Belgian LifeWatch Observatory
Since 2012, plankton samples are collected during multidisciplinary sampling campaigns onboard of the RV Simon Stevin, visiting nine nearshore stations with monthly frequency and an additional eight offshore stations on a seasonal basis in the BPNS. As part of the Belgian LifeWatch E-science infrastructure, users interested in biodiversity and ecosystem research will be able to visualize and use the plankton data, products and web services related to plankton indicator calculations. The use case described here, has its origin in the Belgian LifeWatch Observatory.
Data system
To cope and easily handle such large image datasets, both images and associated metadata are stored in BioSenseMongoDB, a NoSQL database. It is well-suited for storing image data due to its flexible and scalable document-based data model. It can handle large amounts of unstructured data, including binary image data, without the need to define a schema beforehand. Additionally, MongoDB's efficient storage and retrieval capabilities, as well as its built-in support for handling gridFS (a specification for storing and retrieving files that exceed the BSON-document size limit of 16 MB), make it an interesting choice for image data storage. The built in gridFS view is handy to look at the images directly. To date, 6.087.636 images were collected by the VPR and are stored in BioSenseMongoDB, each image associated with 28 fields containing sample-based information, 7 fields of image-associated data, 6 fields of classification data and 5 fields containing environmental-information.

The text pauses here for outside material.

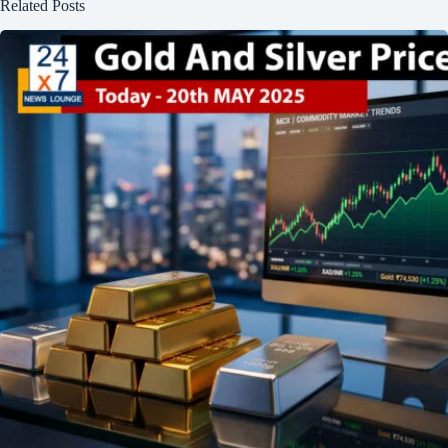
Related Posts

In-house VPR python package and Symfony/PHP user interface (MongoDB Uploader Tool, MUT) were developed to allow scientists to easily upload raw data from the VLIZ archive to BioSenseMongoDB. Image recognition algorithms are then run on image data in BioSenseMongoDB, which will predict the taxonomic name for each image (which is important to scientists). Moreover, an in-house Graphical User Interface, the Plankton Validation Tool (PlaVa), was developed to validate collected image data, by directly querying and writing to the BioSenseMongoDB database. It allows to easily query the BioSenseMongoDB database and directly writes the new (manually assigned) validations to the database, without the need for coding or downloading the images locally.
Finally, users can query BioSenseMongoDB and extract validated biodiversity data for downstream pipelines. Image information can be reviewed and managed for quality control and IT-developments.